Predicting College Acceptance, Majoring in Mathematics and Science, and the Pathway to Teaching in Texas

Principal Investigator: 
Project Overview
Background & Purpose: 

Using three waves of restricted data from the 2002-07 Texas Higher Education Opportunity Project (THEOP), the study determines the advantages that mathematics and science course sequences accrue to:

  1. acceptance and attendance at four year colleges;
  2. majoring in mathematics and science at the college level; and,
  3. entering (or leaving) the pathway to teaching mathematics and science.

Key areas of interest include the ways results vary by important high school and student demographic characteristics such as socioeconomic status, gender and race/ethnicity.


The THEOP data includes three waves of data from students who were high school seniors in Texas in 2002. Minority students were oversampled. Wave 1 was a stratified random sample of 13,803 public high schools and seniors in Texas during 2002. Variables included high school indicators (percent of economically disadvantaged students, percent of students in advanced placement courses, dropout rate), student indicators (gender, race/ethnicity, parents’ educational attainment, degree aspirations, course sequences), and outcomes for acceptance and attendance at college. Wave 2 followed up on 5,836 of these students in 2003, collecting data on college acceptance, attendance and majors. Wave 3 recaptured 8,345 students in 2006 and collected information on college attendance/occupational status, major, and future occupational plans.

Research Design: 

This is a longitudinal study designed to generate associative evidence. The project examined restricted Texas Higher Education Opportunity (THEOP) data - Waves 1, 2, & 3. After coding course sequence levels according to the Texas graduation requirements in 2002, the study used multilevel logistic regression to determine the probabilities for: completing four levels of mathematics and science course sequences; being accepted and attending colleges of different selectivity; majoring in mathematics/science in college; and then choosing to teach those subjects. Standard errors were adjusted for design effects and weighting reflects sampling design to correct for student and school level non-response.

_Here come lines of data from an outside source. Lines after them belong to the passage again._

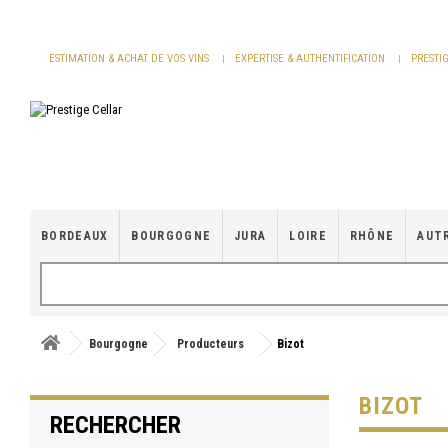
Panneau de gestion des cookies
ESTIMATION & ACHAT DE VOS VINS
EXPERTISE & AUTHENTIFICATION
PRESTI
BORDEAUX
BOURGOGNE
JURA
LOIRE
RHÔNE
AUT
Bourgogne
Producteurs
Bizot
BIZOT
RECHERCHER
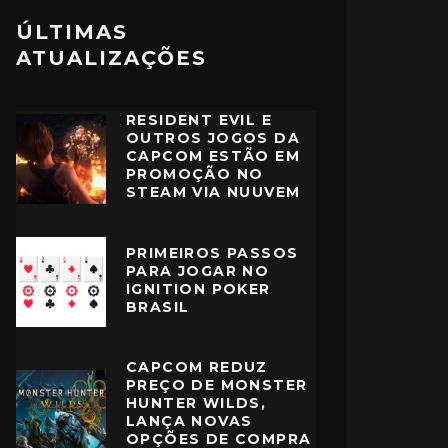
ÚLTIMAS
ATUALIZAÇÕES
RESIDENT EVIL E
OUTROS JOGOS DA
CAPCOM ESTÃO EM
PROMOÇÃO NO
STEAM VIA NUUVEM
PRIMEIROS PASSOS
PARA JOGAR NO
IGNITION POKER
BRASIL
CAPCOM REDUZ
PREÇO DE MONSTER
HUNTER WILDS,
LANÇA NOVAS
OPÇÕES DE COMPRA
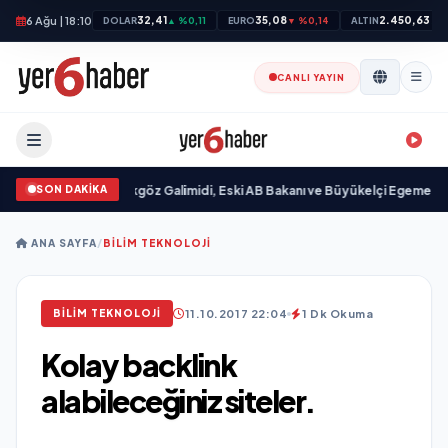
6 Ağu | 18:10
32,41
35,08
2.450,63
DOLAR
▲ %0,11
EURO
▼ %0,14
ALTIN
▲ 
CANLI YAYIN
SON DAKİKA
landı
•
Ali Emre Açıkgöz Galimidi, Eski AB Bakanı ve Büyükelçi Egemen Bağış i
ANA SAYFA
/
BILIM TEKNOLOJI
11.10.2017 22:04
1 Dk Okuma
BILIM TEKNOLOJI
Kolay backlink
alabileceğiniz siteler.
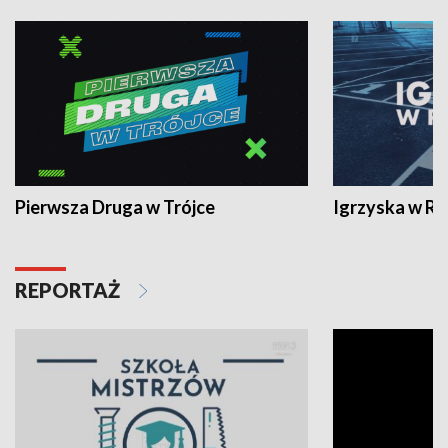
Pierwsza Druga w Trójce
Igrzyska w R
REPORTAŻ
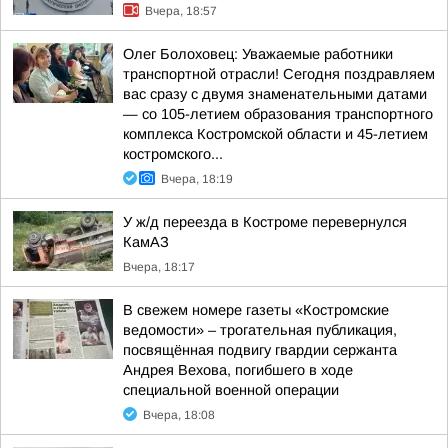
Вчера, 18:57
Олег Болоховец: Уважаемые работники
транспортной отрасли! Сегодня поздравляем
вас сразу с двумя знаменательными датами
— со 105-летием образования транспортного
комплекса Костромской области и 45-летием
костромского...
Вчера, 18:19
У ж/д переезда в Костроме перевернулся
КамАЗ
Вчера, 18:17
В свежем номере газеты «Костромские
ведомости» – трогательная публикация,
посвящённая подвигу гвардии сержанта
Андрея Вехова, погибшего в ходе
специальной военной операции
Вчера, 18:08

In general, the higher the level of mathematics and science course sequences in high school, the more likely acceptance and attendance at 4 year colleges of higher selectivity. Mathematics/science course sequences and student degree aspirations (factors under the control of the student) have strong positive relationships to college acceptance and attendance when controlling for the negative effects of low parental education and high school economic disadvantage. Students are more likely to attend colleges of lower selectivity than that of the highest ranked college that selected them. There are group differences in course taking, college acceptance and attendance across selectivity levels by race/ethnicity but not by gender. Black students with similar qualifications to their White classmates are not as likely to be accepted by or attend more selective colleges while they are more likely than White classmates to attend least or less selective colleges. Hispanic students are likely to be accepted and attend colleges of similar selectivity to White students in this data; however, a large percentage of Hispanic students opt to go to two year colleges that are not counted in the US News and World Report selectivity rankings. Once attending college, high school course sequence levels across students are very similar. In the Texas data, the probability of majoring in mathematics/science and teaching those subjects is no longer stratified by race/ethnicity but by gender. Females are 1.5 times as likely to major in mathematics and 1.8 times as likely to teach mathematics and science compared to males although they have identical educational aspirations and high school course sequences.

Publications & Presentations: 

Wallace, Marjorie R., Maier, K., Lo, Y., Kim, W. (Rev. May 2009).Quality and Equality on the Pathway to Teaching in Texas. Presented at 2008 Texas Higher Education Opportunity Project (THEOP) Data Workshop, Princeton, NJ.